Enseguida comenzó a sentirse mejor, como quien se aleja del mundo. O como quien está a punto de comprender las cosas más complejas de la vida.

La felicidad es un pájaro que sabe volar

«H
ola, Iris, soy yo: Luca. No abras los ojos. No te muevas. Hay cosas que suceden sólo en el presente, ¿recuerdas? Como la historia que quiero contarte. Es la historia de un final, pero está prohibido ponerse triste. No es un drama, sino todo lo contrario. Voy a contarte cómo la belleza puede llegar en el último momento, cuando ya has renunciado a encontrarla. De modo que esta es una historia alegre.

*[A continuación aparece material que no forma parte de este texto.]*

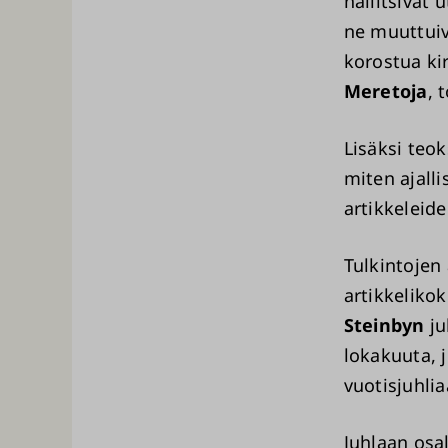
hallitsivat
ne muuttuiv
korostua ki
Meretoja
, 
Lisäksi teok
miten ajall
artikkeleide
Tulkintojen 
artikkeliko
Steinbyn
ju
lokakuuta, j
vuotisjuhlia
Juhlaan osal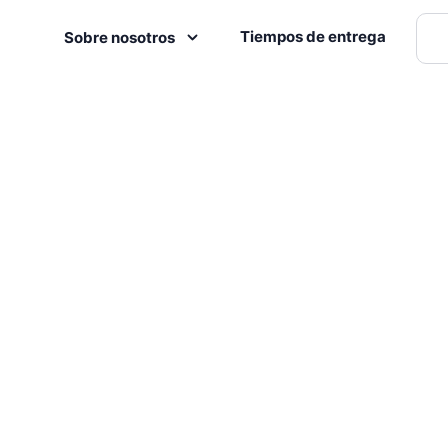
Tiempos de entrega
Sobre nosotros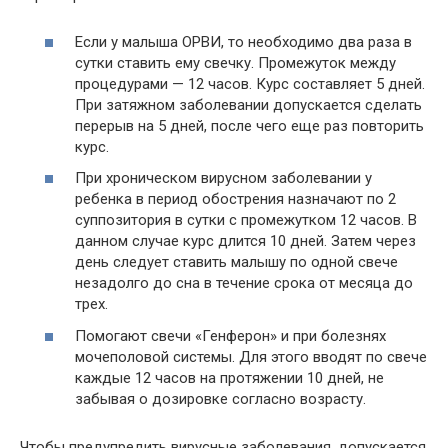
Если у малыша ОРВИ, то необходимо два раза в
сутки ставить ему свечку. Промежуток между
процедурами — 12 часов. Курс составляет 5 дней.
При затяжном заболевании допускается сделать
перерыв на 5 дней, после чего еще раз повторить
курс.
При хроническом вирусном заболевании у
ребенка в период обострения назначают по 2
суппозитория в сутки с промежутком 12 часов. В
данном случае курс длится 10 дней. Затем через
день следует ставить малышу по одной свече
незадолго до сна в течение срока от месяца до
трех.
Помогают свечи «Генферон» и при болезнях
мочеполовой системы. Для этого вводят по свече
каждые 12 часов на протяжении 10 дней, не
забывая о дозировке согласно возрасту.
Чтобы предупредить вирусные заболевания, допускается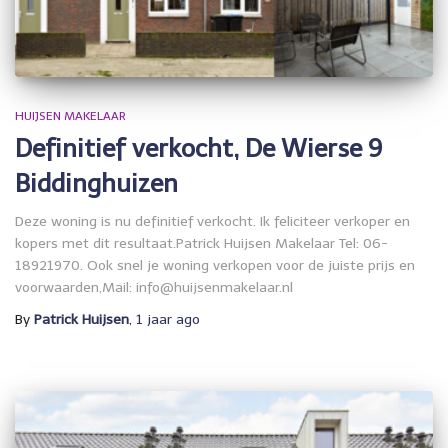
HUIJSEN MAKELAAR
Definitief verkocht, De Wierse 9
Biddinghuizen
Deze woning is nu definitief verkocht. Ik feliciteer verkoper en
kopers met dit resultaat.Patrick Huijsen Makelaar Tel: 06-
18921970. Ook snel je woning verkopen voor de juiste prijs en
voorwaarden,Mail: info@huijsenmakelaar.nl
By
Patrick Huijsen
,
1 jaar
ago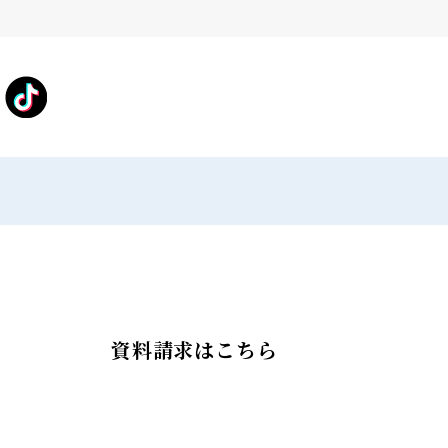
資料請求はこちら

»Imagina que entras en una habitación donde un hombre joven que además es tu amigo está viviendo los últimos minutos de su vida. Imagina que le agarras de la mano, le deseas lo mejor, derramas una lágrima por él y le dices con sinceridad, con el corazón hecho pedazos, que vas a echarle de menos. Imagina que sólo un segundo después, tu amigo muere. No abre los ojos, pero tú sabes que se ha despedido de ti, porque te ha parecido notar que su mano apretaba un poco la tuya. Ha sido un gesto cálido, aunque apenas se pudiera notar. Tú sabes ahora que estas últimas palabras tuyas le han ayudado a marcharse más tranquilo e infinitamente más feliz.